Director's Message: Are you a 'what' or a 'why' dental professional?
Director's Message: Are you a 'what' or a 'why' dental professional? Kristine Hodsdon is the director of RDH eVillage.
Two hygienists are working alongside one another in an open hygiene suite. A child walks by and asks what they’re doing.
The first hygienists replies, "Cleaning and polishing teeth, and it’s what I do every day. All I do is scrape, tell patients to floss and rinse, and input notes in the computer.”
The other hygienist smiles, proudly proclaiming, "I’m positively impacting a person’s overall health!”
We’ve all met professionals who focus on the “what” they’re doing instead of the “why” they’re doing it. It’s difficult to feel passionate about something when we’re missing the meaning behind what we’re doing and why we’re here.
So why are we here?
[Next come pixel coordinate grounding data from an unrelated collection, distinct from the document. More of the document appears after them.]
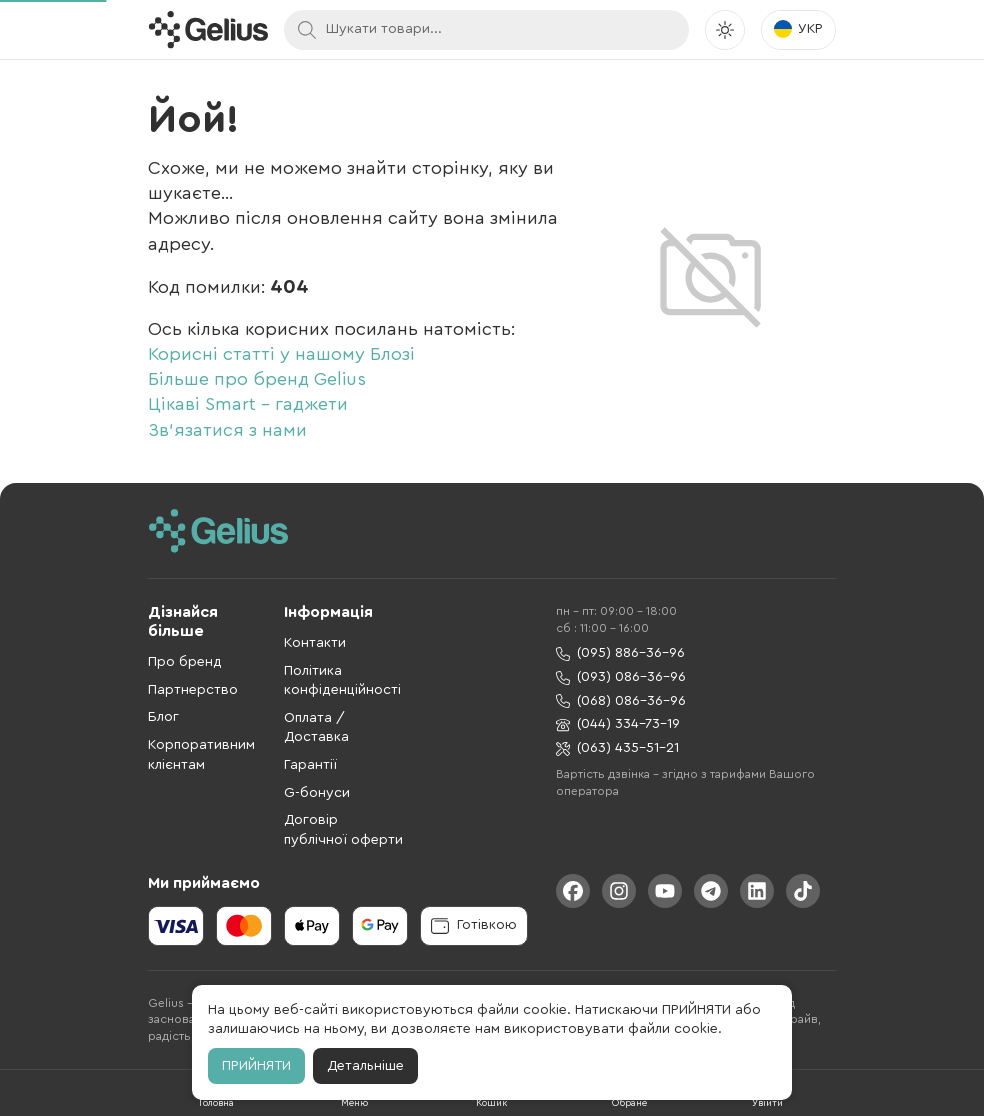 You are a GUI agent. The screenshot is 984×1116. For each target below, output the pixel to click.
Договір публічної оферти (343, 830)
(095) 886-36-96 (620, 653)
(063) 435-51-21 (617, 748)
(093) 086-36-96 (621, 677)
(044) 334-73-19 (618, 724)
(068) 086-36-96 (621, 701)
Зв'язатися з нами (227, 430)
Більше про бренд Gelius (257, 379)
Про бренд (185, 662)
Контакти (315, 643)
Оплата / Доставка (316, 728)
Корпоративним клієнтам (201, 755)
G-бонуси (317, 793)
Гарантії (310, 765)
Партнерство (193, 690)
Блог (163, 717)
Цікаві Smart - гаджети (248, 404)
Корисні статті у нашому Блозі (281, 354)
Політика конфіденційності (342, 681)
What’s our purpose?
How a person defines purpose has as much to do with his or her mindset as it does with personal, philosophical, cultural, religious, and scientific beliefs.
The purpose of knowing your purpose
Defining purpose in work, life, and business is not about the daily tasks; it’s about the reason for the tasks in the first place — the why, not the what. Discovering purpose allows a person to create the vision behind the tasks, and knowing that vision can dramatically change results.
For example, a dental consultant’s purpose is not to analyze reports — that’s a task. The reason for this task is to help a dentist enjoy his or her life by having a profitable and sustainable practice.
People who are fulfilled at work know how the work they do supports the company’s or practice’s vision, values, and goals whether it’s their own company/practice or someone else’s.
Knowing your purpose helps:
- Give meaning to everything you do.
- Guide you through tough times and difficult decisons.
- Encourage you to follow your instinct instead of following the crowd.
- Motivate you on your journey even (or especially) when you encounter failure or rejection.
How to fulfill your purpose and make a living
We’ve been talking about finding purpose in the work that you’re already doing. If you want to envision a career or business, based on your life purpose, try the following approach.
- Determine your strengths. Life purpose is directly related to personal strengths. For example, if communication is your strength, then your purpose may be found in that area.
- Determine your passions. Passions are the things you love to do -- with or without external rewards (such as money or recognition).
- Determine your causes. Identify the causes that matter to you. Is there a condition in the world that makes you feel discontent or compels you to action?
- Find the sweet spot. After determining your strengths, passions, and causes, find the overlap between them. That’s the sweet spot, where you’re likely to find the most fulfillment in your work life.
- Your mission, should you choose to accept it ... Based on the information above, write a personal mission statement; it can help guide your passions throughout your career.
It’s not (necessarily) about the money.
Instead of focusing on a monetary goal, try setting goals that “add value” -- a goal that improves the quality of people's lives or of the earth. Whether you’re a hygienist, dentist, speaker, consultant, brand manager, or executive, it’s ultimately through helping others that we all achieve our life purpose.